Priscila Lapa e Sandro Prado: Lula e o Nordeste - o ponto de inflexão da aprovação presidencial
No caso nordestino, dois fatores estruturais têm sido decisivos na inflexão: a inflação persistente dos alimentos e a escalada da violência urbana

A mais recente pesquisa Datafolha, divulgada neste sábado (5), oferece ao governo Lula um breve alívio estatístico: após atingir o pior índice de avaliação positiva de seus três mandatos em fevereiro (24%), o presidente recupera cinco pontos e atinge agora 29% de aprovação. A reprovação caiu de 41% para 38%, e o percentual dos que avaliam o governo como regular manteve-se em 32%. Ainda que tímida, essa oscilação indica uma possível inflexão na curva de deterioração da imagem presidencial, que vinha em queda contínua desde meados de 2023.
Entretanto, uma leitura mais profunda do levantamento, cruzada com os dados anteriores da própria Datafolha e da Quaest, revela que a recuperação é frágil, parcial e altamente tensionada por clivagens sociais e regionais. O Nordeste, região que historicamente sustenta os maiores índices de apoio ao petismo e ao lulismo, permanece como principal base de apoio, mas já não oferece a blindagem simbólica e eleitoral que um dia garantiu vitórias folgadas a Lula e ao PT.
De acordo com os dados divulgados, 38% dos nordestinos avaliam o governo como ótimo ou bom, contra 35% que o consideram regular e 26% que o classificam como ruim ou péssimo. É a única região onde a avaliação positiva supera a negativa, mas mesmo esse cenário já representa uma retração quando comparado ao início do mandato. No primeiro semestre de 2023, esse mesmo estrato chegou a registrar mais de 60% de aprovação em diversos levantamentos. A erosão da confiança, embora mais lenta que em outras regiões, é perceptível e preocupante.
A opinião pública é fortemente moldada por experiências materiais diretas e por processos de mediação política e midiática. No caso nordestino, dois fatores estruturais têm sido decisivos na inflexão da curva de apoio a Lula: a inflação persistente dos alimentos e a escalada da violência urbana.
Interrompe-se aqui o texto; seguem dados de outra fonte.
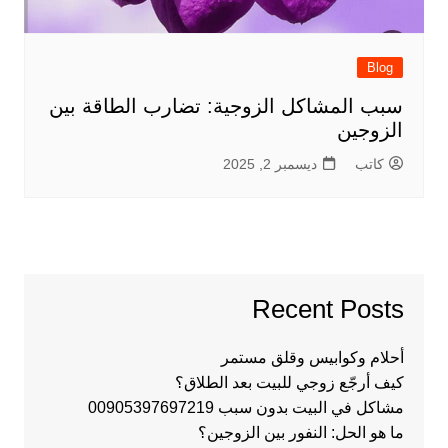
Blog
سبب المشاكل الزوجية: تضارب الطاقة بين
الزوجين
كاتب
ديسمبر 2, 2025
Recent Posts
أحلام وكوابيس وقلق مستمر
كيف أرجّع زوجي للبيت بعد الطلاق؟
مشاكل في البيت بدون سبب 00905397697219
ما هو الحل: النفور بين الزوجين؟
Mesmo com esforços do governo federal, como a isenção de impostos de importação sobre alguns alimentos, o encarecimento dos gêneros alimentícios continua a impactar diretamente a vida da população de baixa renda, majoritária na região. Segundo o IPCA, alimentos como feijão, arroz, leite, café, ovo e carne acumulam altas superiores à média nacional, e esse impacto corrói o capital político do governo junto à base popular. Os eleitores tendem a avaliar o governo com base em seu desempenho econômico retrospectivo, especialmente no que diz respeito ao que afeta diretamente a economia doméstica do eleitor.
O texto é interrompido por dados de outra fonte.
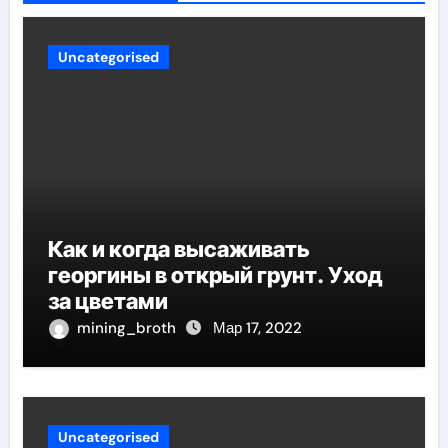
Uncategorised
Как и когда высаживать
георгины в открый грунт. Уход
за цветами
mining_broth
Мар 17, 2022
Uncategorised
Paralelamente, a violência urbana — especialmente em capitais como Recife, Salvador e Fortaleza — atingiu níveis alarmantes, com crescimento dos homicídios, assaltos e a presença ostensiva de facções. A frustração com a insegurança, mesmo sendo a segurança pública uma responsabilidade prioritária dos governos estaduais, repercute negativamente na avaliação do presidente da República, principalmente quando o governo federal é percebido como ausente ou ineficaz no enfrentamento do problema, pois há uma nítida associação simbólica entre o governo federal e a impotência diante da violência.
Outro elemento que merece destaque é a queda de aprovação entre evangélicos nordestinos. Embora os dados da Datafolha não detalhem o cruzamento regional por religião, sabe-se que o eleitorado evangélico vem ampliando sua rejeição a Lula em todo o país — e essa tendência tem eco no Nordeste, especialmente entre trabalhadores urbanos com renda de até dois salários mínimos. Nesse grupo, a avaliação positiva de Lula é de 30%, mas a reprovação já chega a 36%, sinalizando uma erosão no cinturão popular lulista.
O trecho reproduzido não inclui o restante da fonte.